A transformer (the architecture underlying most large language models) operates by predicting the next token based on context. It has no working memory in the traditional computational sense. When you ask it to count letters, it doesn’t iterate through a string the way your Python script does. It makes a probabilistic prediction about what the answer looks like based on patterns it has seen.

This is why it can write a correct sorting algorithm in code but get confused if you ask it to mentally trace through that same algorithm step by step. The code exists in its training data as a static artifact. The simulation of execution requires a kind of serial, register-based processing that transformers fundamentally don’t do well.

Smarting up the model makes it better at recognizing patterns across longer contexts, not better at mechanical symbol manipulation. The two improvements don’t travel together.

Diagram comparing simple vs complex task performance across model sizes

RLHF Teaches Models to Sound Correct, Not Be Correct

Reinforcement Learning from Human Feedback (RLHF) is the process by which models are fine-tuned based on human preferences. Human raters evaluate outputs and the model learns to produce responses that get rated highly. The problem is that human raters are themselves much better at evaluating sophisticated, well-reasoned answers than they are at catching subtle errors in mechanical tasks.

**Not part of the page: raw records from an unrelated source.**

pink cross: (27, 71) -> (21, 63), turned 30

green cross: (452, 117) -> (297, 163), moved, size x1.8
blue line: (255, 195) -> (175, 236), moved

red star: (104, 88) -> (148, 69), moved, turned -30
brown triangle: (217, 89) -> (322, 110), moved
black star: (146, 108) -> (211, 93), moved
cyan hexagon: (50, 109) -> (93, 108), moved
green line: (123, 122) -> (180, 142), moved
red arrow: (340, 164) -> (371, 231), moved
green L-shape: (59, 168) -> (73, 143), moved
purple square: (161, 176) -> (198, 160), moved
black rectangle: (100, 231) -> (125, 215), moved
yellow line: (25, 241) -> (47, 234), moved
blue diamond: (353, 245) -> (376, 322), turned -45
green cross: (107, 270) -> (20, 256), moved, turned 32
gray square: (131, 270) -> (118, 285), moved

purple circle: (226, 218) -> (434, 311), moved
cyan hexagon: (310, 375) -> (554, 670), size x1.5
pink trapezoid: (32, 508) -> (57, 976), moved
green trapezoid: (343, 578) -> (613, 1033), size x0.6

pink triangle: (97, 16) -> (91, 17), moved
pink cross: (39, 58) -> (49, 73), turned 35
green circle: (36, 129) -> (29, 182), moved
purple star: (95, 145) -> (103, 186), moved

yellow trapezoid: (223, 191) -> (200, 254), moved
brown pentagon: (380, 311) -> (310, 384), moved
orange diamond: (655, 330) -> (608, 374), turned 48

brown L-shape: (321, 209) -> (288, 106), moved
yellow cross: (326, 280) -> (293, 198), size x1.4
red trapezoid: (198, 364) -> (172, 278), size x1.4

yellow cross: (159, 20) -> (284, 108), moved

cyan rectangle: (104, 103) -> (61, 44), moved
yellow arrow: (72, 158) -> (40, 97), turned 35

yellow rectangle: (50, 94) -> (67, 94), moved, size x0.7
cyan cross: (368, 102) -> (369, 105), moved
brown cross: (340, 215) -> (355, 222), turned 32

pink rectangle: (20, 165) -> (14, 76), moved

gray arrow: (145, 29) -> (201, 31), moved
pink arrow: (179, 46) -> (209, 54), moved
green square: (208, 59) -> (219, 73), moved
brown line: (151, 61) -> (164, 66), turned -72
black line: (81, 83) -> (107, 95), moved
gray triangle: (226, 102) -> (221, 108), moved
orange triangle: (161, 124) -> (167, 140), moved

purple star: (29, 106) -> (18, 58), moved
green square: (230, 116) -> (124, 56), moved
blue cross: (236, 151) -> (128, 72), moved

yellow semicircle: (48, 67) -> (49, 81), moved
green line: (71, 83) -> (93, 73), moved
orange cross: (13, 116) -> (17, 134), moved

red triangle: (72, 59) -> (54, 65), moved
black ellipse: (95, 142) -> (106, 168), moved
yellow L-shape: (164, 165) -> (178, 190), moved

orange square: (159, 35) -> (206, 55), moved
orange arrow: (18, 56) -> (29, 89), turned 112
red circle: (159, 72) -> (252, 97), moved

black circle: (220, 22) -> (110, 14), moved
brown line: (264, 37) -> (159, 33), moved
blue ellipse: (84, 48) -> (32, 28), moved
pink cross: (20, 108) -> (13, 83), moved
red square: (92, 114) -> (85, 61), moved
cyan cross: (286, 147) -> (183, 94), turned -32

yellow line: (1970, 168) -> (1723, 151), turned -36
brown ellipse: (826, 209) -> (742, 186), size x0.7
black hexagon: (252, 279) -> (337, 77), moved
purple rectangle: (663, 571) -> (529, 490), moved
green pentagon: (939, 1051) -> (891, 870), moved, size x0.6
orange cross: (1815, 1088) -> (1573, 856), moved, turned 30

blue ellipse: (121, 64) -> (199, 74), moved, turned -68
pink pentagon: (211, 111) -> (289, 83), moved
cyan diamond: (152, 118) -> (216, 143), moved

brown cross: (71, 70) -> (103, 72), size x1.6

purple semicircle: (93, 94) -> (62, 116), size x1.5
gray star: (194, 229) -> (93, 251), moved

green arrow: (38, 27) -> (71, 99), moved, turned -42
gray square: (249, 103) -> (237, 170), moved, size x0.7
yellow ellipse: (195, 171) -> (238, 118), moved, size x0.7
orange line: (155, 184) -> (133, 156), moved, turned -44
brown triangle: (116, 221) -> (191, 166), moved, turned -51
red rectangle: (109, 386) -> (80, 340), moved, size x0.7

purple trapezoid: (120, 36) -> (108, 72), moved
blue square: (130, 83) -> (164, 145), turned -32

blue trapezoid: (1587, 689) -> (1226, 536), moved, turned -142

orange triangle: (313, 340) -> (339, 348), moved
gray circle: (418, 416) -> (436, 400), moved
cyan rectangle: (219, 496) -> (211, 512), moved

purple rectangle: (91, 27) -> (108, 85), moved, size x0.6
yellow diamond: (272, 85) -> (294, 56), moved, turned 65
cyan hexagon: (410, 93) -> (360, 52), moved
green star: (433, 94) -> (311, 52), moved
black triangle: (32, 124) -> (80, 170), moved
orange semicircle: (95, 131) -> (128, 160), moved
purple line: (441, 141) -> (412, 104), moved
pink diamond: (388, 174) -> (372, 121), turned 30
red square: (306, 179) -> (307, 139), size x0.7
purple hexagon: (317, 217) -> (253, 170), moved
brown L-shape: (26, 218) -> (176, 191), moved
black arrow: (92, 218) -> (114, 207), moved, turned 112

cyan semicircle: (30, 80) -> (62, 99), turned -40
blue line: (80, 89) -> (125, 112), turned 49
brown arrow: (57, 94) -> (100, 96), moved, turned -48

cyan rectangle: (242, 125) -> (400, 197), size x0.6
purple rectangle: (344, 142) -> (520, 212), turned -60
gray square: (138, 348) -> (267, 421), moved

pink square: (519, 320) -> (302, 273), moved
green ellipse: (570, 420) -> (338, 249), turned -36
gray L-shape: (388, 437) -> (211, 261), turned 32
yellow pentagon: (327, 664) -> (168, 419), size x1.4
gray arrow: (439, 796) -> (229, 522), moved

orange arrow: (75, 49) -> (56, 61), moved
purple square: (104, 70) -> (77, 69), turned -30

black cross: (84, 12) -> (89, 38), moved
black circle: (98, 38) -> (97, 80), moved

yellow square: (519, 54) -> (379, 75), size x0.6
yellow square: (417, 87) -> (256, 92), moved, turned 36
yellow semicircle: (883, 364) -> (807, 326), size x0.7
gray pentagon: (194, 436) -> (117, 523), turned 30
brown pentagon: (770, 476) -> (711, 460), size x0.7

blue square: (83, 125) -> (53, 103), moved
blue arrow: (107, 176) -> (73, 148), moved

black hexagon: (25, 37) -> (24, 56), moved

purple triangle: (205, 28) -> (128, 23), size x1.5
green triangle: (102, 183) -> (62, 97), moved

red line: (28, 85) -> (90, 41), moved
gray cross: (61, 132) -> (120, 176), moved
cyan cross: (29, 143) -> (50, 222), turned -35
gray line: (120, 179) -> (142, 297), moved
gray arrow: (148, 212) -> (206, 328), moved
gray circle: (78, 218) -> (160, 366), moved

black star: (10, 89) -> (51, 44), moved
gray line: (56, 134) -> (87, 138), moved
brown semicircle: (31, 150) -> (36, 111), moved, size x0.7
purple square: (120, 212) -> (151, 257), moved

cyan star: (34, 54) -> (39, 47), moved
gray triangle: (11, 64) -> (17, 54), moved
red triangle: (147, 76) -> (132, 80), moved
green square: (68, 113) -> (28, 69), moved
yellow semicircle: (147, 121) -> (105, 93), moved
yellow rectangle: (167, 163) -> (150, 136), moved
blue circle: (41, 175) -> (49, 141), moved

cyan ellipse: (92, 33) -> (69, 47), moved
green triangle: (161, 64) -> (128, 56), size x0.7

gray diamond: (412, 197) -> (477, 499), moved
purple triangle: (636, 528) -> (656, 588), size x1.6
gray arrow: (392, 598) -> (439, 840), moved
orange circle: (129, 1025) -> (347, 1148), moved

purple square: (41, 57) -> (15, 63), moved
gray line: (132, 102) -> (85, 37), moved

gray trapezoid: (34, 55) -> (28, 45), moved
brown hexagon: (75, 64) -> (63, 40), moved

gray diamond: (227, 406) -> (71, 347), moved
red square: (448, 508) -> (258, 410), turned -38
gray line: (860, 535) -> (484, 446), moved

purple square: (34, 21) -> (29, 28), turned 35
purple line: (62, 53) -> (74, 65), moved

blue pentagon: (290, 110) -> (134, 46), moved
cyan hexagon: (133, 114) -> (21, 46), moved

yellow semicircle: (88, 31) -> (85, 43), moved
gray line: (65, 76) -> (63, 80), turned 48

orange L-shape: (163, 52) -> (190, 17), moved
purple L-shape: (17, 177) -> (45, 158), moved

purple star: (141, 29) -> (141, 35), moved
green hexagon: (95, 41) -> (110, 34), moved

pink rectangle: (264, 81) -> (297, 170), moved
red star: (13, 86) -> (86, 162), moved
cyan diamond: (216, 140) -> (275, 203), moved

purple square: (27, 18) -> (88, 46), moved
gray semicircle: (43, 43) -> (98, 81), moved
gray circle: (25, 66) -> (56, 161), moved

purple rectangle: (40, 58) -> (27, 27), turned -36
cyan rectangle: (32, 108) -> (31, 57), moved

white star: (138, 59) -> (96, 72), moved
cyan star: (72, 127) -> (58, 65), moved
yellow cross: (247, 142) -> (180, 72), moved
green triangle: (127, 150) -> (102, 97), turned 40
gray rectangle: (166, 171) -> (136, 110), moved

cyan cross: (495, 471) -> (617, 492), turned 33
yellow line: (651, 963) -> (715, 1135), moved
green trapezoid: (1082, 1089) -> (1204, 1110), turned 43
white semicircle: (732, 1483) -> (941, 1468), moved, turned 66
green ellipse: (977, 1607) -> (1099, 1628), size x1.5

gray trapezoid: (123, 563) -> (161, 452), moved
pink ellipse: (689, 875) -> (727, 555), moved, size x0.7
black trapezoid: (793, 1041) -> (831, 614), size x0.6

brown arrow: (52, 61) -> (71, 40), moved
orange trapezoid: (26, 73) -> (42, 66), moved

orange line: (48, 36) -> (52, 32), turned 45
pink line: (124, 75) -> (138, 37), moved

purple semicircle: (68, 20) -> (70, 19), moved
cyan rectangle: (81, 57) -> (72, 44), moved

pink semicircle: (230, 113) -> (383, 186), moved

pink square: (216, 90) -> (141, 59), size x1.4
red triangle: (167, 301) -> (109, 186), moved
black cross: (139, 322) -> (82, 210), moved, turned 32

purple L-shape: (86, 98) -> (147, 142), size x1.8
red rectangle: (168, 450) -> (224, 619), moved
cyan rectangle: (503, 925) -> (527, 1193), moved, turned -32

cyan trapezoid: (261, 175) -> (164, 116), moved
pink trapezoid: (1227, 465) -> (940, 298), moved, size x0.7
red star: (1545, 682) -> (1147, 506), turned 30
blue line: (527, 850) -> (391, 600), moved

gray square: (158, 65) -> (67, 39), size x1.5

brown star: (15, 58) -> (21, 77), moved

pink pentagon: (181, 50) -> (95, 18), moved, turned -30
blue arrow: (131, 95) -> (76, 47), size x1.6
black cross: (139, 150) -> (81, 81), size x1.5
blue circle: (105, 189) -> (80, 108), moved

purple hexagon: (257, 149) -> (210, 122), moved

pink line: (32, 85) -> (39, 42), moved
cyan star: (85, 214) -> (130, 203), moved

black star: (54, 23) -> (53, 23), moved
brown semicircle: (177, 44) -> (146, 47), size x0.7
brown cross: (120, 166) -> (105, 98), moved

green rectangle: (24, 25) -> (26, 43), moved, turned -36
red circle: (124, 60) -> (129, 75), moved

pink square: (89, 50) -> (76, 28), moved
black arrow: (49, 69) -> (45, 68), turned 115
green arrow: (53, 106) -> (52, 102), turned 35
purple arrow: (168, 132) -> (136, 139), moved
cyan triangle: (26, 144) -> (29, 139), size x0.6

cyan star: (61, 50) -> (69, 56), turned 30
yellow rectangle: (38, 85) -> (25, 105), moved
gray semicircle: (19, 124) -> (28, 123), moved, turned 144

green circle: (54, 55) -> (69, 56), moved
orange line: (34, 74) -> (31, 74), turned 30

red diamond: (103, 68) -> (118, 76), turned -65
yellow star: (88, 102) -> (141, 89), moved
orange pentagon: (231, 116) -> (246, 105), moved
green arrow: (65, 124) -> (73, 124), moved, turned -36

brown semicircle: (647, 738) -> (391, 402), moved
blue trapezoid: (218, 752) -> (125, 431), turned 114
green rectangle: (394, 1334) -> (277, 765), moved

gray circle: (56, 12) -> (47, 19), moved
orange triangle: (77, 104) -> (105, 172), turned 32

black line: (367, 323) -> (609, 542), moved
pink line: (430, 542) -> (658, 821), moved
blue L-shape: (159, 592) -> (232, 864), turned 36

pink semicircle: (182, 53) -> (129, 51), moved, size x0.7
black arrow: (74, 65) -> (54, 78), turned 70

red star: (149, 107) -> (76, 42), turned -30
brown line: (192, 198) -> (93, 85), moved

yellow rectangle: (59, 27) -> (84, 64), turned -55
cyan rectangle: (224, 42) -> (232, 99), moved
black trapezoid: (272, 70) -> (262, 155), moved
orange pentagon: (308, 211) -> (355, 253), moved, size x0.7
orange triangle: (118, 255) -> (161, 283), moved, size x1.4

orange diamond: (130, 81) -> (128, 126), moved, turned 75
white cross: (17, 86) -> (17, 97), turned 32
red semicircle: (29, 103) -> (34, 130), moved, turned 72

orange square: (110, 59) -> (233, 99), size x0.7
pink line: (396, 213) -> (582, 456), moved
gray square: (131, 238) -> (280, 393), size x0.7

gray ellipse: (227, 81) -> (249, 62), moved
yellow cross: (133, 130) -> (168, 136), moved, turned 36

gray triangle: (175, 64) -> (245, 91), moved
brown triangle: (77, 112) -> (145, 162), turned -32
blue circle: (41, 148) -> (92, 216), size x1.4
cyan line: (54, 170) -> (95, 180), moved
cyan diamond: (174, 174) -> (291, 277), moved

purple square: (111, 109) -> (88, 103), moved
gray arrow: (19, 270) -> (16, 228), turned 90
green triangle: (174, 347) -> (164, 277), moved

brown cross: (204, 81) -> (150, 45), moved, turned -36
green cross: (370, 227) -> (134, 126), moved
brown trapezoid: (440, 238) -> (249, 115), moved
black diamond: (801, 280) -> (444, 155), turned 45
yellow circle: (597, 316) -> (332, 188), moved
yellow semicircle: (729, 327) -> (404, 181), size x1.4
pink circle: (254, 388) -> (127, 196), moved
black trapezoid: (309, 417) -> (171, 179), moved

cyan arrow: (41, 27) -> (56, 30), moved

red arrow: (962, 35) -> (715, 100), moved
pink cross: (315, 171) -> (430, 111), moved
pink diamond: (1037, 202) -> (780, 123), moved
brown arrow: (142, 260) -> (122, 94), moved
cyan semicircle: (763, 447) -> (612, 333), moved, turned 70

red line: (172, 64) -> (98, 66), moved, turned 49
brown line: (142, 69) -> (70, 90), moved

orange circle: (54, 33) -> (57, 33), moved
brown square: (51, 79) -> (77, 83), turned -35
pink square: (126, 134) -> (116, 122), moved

A confident, fluent wrong answer to a simple question often scores better than a hesitant correct one. Over thousands of iterations, the model learns something uncomfortable: sounding right is more reliably rewarded than being right. As discussed in AI chatbots apologize so often because apologizing was the safest thing to train them to do, RLHF systematically bakes in the biases of the feedback process itself.

Larger models, having gone through more extensive RLHF, have more deeply internalized this pattern. They are more fluent, more confident, and more consistently wrong in a way that sounds plausible.

Capability Gains Create Overconfidence at the Margins

There’s a secondary effect that’s easy to miss. As models get more capable, their calibration (how well their expressed confidence matches their actual accuracy) gets worse in specific domains. A weaker model, uncertain about most things, will hedge. A stronger model, accurate about most things, extends that confidence uniformly, including into the domains where it shouldn’t.

When GPT-4 gets a letter-counting question wrong, it doesn’t say ‘I’m not sure.’ It states the answer the same way it states that mitochondria are the powerhouse of the cell. The model has learned that confident declarative sentences are the correct register for factual questions, and it applies that register even when the underlying mechanism is unreliable.

The Counterargument

The fair pushback here is that this problem is being solved, and recent work suggests that’s not entirely wrong. Chain-of-thought prompting, where you ask the model to reason step by step, does improve performance on some mechanical tasks. Models with access to code execution (like using a Python interpreter as a tool) can genuinely offload exact computation to a reliable mechanism.

But these are workarounds, not solutions. Chain-of-thought helps with multi-step reasoning but doesn’t fix the fundamental tokenization-level character blindness that causes ‘strawberry’ errors. And tool use is an architectural addition, not a capability of the language model itself. The core claim still stands: scaling the language model alone makes these specific failure modes worse, not better. You have to route around the model to fix them.

The Point Is Not That AI Is Bad

None of this means these models aren’t useful. They’re remarkably useful for the kinds of tasks they were trained to handle. But there’s a real cost when we conflate sophisticated reasoning ability with general-purpose reliability. A system that can explain the thermodynamics of a steam engine but miscounts its syllables is not ‘almost perfect.’ It has a specific structural limitation that gets more pronounced, not less, as you scale it up.

The next time a model confidently gets something trivially simple wrong, resist the urge to dismiss it as a quirk. It’s a signal about what the training process actually optimized for, and what it didn’t. Smarter, in this context, is genuinely a different axis than correct.